First some background about the study. Students in 18 schools with Grades 6 to 8 in six states (Alabama, Georgia, Kentucky, North and South Carolina and Tennessee) submitted 1,125 “useable questionnaires” to provide the data for this study. Forty-three per cent of respondents were male, while 57 per cent were female.

The questionnaire asked students about their knowledge about food safety and its importance, with such topics as:

1. How to wash hands as an important part of personal hygiene.

2. The difference between cleaning and sanitation.

3. Prevention of cross contamination.

4. How to measure temperatures when cooking and cooling foods and how to store foods.

5. Why food safety is important to prevent foodborne illness.

6. How to avoid food high-risk behaviours that could lead to food poisoning.

The highest score reported was for personal hygiene, which the authors contend reflects a “strong and consistent message students receive beginning in early childhood…about the need for and importance of frequent hand washing.” All of the other food safety skills scored well below personal hygiene, with cross contamination and high-risk behaviour scoring the lowest.

I believe that the results would be no different in Canada if such a study was done here.

Our problem or our opportunity

The potential benefits of educating our youth about food safety don’t stop at lowering our training cost and reducing food-related incidents. Studies have shown that people who adopt and follow good lifestyles, which include good food safety habits, lead healthier and more productive lives, and that, in turn, reduces costs to our health care system.

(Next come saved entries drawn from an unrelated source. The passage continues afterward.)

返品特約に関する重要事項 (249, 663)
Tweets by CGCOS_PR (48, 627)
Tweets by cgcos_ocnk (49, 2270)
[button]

Industry needs to convince both federal and provincial governments that the benefits of food safety culture curricula to youth, the agri-food industry and society in general are worth the investment. Then the challenge facing educators will be to develop curricula that interest and inspire students to want to learn and apply good food safety skills. To accomplish that, industry leaders must be willing to share their knowledge and expertise with educators and to participate in curriculum development. This is something that national and provincial agri-food associations should do on behalf of their members. Who is up to the challenge?